Par contre, l’intéressé a toujours admis et reconnu avoir absorbé deux verres de boissons alcoolisées alors qu’il était affecté à la conduite d’un véhicule. Ces agissements étaient dès lors constitutifs d’une faute de nature à justifier le licenciement de l’intéressé sans qu’elle fasse pour autant obstacle au maintien de celui-ci dans l’entreprise pendant la durée du préavis eu égard, entre autres, à son ancienneté.
Il convient tant pour les motifs qui précèdent que ceux non contraires des premiers juges de confirmer le jugement déféré sauf à retenir, pour le calcul des indemnités de rupture revenant au salarié, la moyenne des trois derniers salaires bruts perçus avant qu’il ne soit placé en maladie soit la somme de 1.955,64 euros.
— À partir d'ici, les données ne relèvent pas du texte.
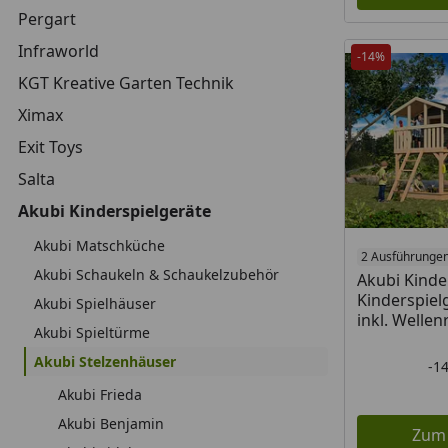
Pergart
Infraworld
-14%
KGT Kreative Garten Technik
Ximax
Exit Toys
Salta
Akubi Kinderspielgeräte
Akubi Matschküche
2 Ausführunge
Akubi Schaukeln & Schaukelzubehör
Akubi Kinde
Kinderspiel
Akubi Spielhäuser
inkl. Wellen
Akubi Spieltürme
Akubi Stelzenhäuser
-1
Akubi Frieda
Akubi Benjamin
Zum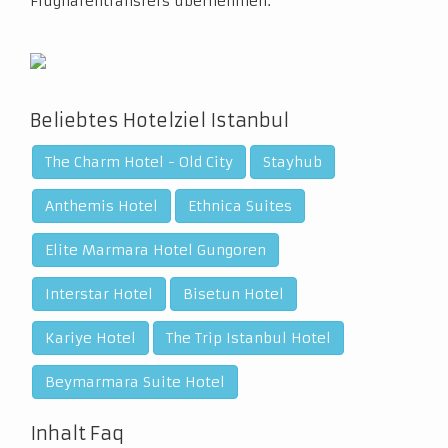
Flughafentransfers übernehmen.
Beliebtes Hotelziel Istanbul
The Charm Hotel - Old City
Stayhub
Anthemis Hotel
Ethnica Suites
Elite Marmara Hotel Gungoren
Interstar Hotel
Bisetun Hotel
Kariye Hotel
The Trip Istanbul Hotel
Beymarmara Suite Hotel
Inhalt Faq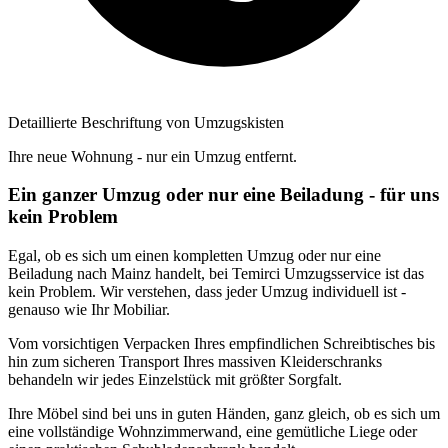
Detaillierte Beschriftung von Umzugskisten
Ihre neue Wohnung - nur ein Umzug entfernt.
Ein ganzer Umzug oder nur eine Beiladung - für uns
kein Problem
Egal, ob es sich um einen kompletten Umzug oder nur eine
Beiladung nach Mainz handelt, bei Temirci Umzugsservice ist das
kein Problem. Wir verstehen, dass jeder Umzug individuell ist -
genauso wie Ihr Mobiliar.
Vom vorsichtigen Verpacken Ihres empfindlichen Schreibtisches bis
hin zum sicheren Transport Ihres massiven Kleiderschranks
behandeln wir jedes Einzelstück mit größter Sorgfalt.
Ihre Möbel sind bei uns in guten Händen, ganz gleich, ob es sich um
eine vollständige Wohnzimmerwand, eine gemütliche Liege oder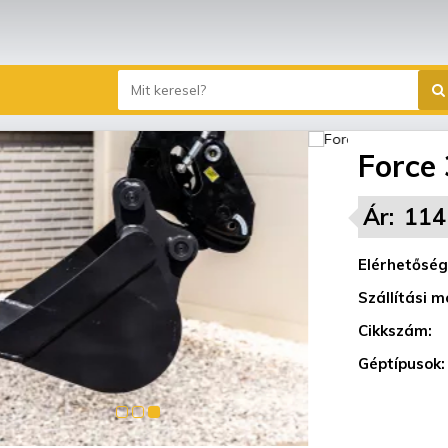
Force
Ár:
114
Elérhetőség
Szállítási m
Cikkszám:
Géptípusok: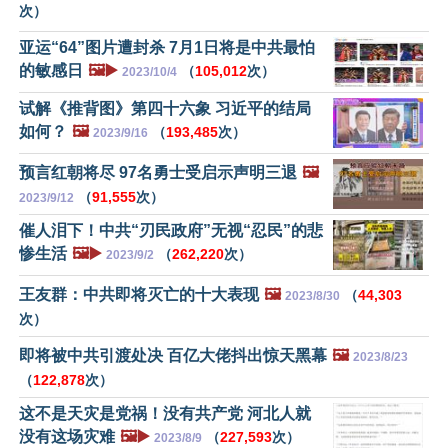
次）
亚运“64”图片遭封杀 7月1日将是中共最怕
的敏感日
🖼️▶️
（
105,012
次）
2023/10/4
试解《推背图》第四十六象 习近平的结局
如何？
🖼️
（
193,485
次）
2023/9/16
预言红朝将尽 97名勇士受启示声明三退
🖼️
（
91,555
次）
2023/9/12
催人泪下！中共“刃民政府”无视“忍民”的悲
惨生活
🖼️▶️
（
262,220
次）
2023/9/2
王友群：中共即将灭亡的十大表现
🖼️
（
44,303
2023/8/30
次）
即将被中共引渡处决 百亿大佬抖出惊天黑幕
🖼️
2023/8/23
（
122,878
次）
这不是天灾是党祸！没有共产党 河北人就
没有这场灾难
🖼️▶️
（
227,593
次）
2023/8/9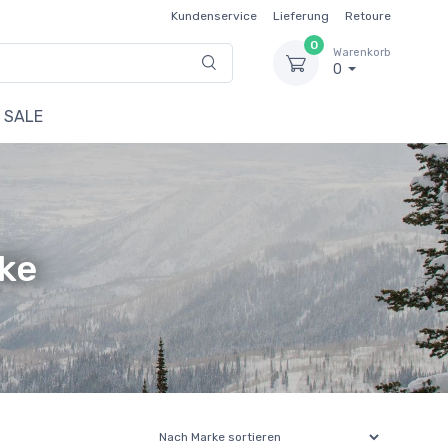
Kundenservice
Lieferung
Retoure
0
Warenkorb
0
SALE
ke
Ainsi, et conformément au décompte proposé par l’appelant, il convient de lui allouer les sommes, non contestées en leur quantum ne serait-ce qu’à titre subsidiaire, de :
— 1.629,70 euros à titre de rappel de salaire pour mise à pied injustifiée, outre 162,97 euros au titre des congés payés afférents ;
— 5.645,28 euros au titre de l’indemnité de licenciement ;
— 3.911,28 euros au titre de l’indemnité compensatrice de préavis, outre 391,13 euros au titre des congés payés afférents.
L’équité n’impose pas de faire application des dispositions de l’article 700 du code de procédure civile en l’espèce.
PAR CES MOTIFS
LA COUR
Statuant contradictoirement, publiquement et en dernier ressort,
— Réforme le jugement déféré en ce qu’il a condamné la société France Boissons Rhône Alpes à payer à M. Z-A les sommes suivantes :
— 1.319,75 euros au titre du rappel de salaire sur mise à pied du 13 janvier au 6 février 2015 inclus, outre 131,75 euros au titre des congés payés afférents ;
— 4.575,13 euros au titre de l’indemnité de licenciement ;
— 3.167,40 euros à titre d’indemnité de préavis, outre 316,74 euros au titre des congés payés afférents ;
— Statuant à nouveau sur ces chefs réformés,
— Condamne la société France Boissons Rhône Alpes à payer à M. Z-A les sommes suivantes :
— 1.629,70 euros à titre de rappel de salaire pour mise à pied injustifiée, outre 162,97 euros au titre des congés payés afférents ;
— 5.645,28 euros au titre de l’indemnité de licenciement ;
— 3.911,28 euros au titre de l’indemnité compensatrice de préavis, outre 391,13 euros au titre des congés payés afférents ;
— Confirme pour le surplus,
— Rappelle que les intérêts au taux légal courent sur les sommes à caractère salarial à compter de la réception par l’employeur de la convocation à comparaître devant le bureau de conciliation, et à défaut de demande initiale, à compter de la date à laquelle ces sommes ont été réclamées, que s’agissant des créances salariales à venir au moment de la demande, les intérêts moratoires courent à compter de chaque échéance devenue exigible, et qu’ils courent sur les sommes à caractère indemnitaire, à compter du jugement déféré sur le montant de la somme allouée par les premiers juges et à compter du présent arrêt pour le surplus ;
— Ordonne la capitalisation des intérêts dans les termes de l’article 1343-2 du code civil,
— Déboute pour le surplus
— Dit n’y avoir lieu à application des dispositions de l’article 700 du code de procédure civile,
— Dit que chaque partie conservera la charge de ses propres dépens.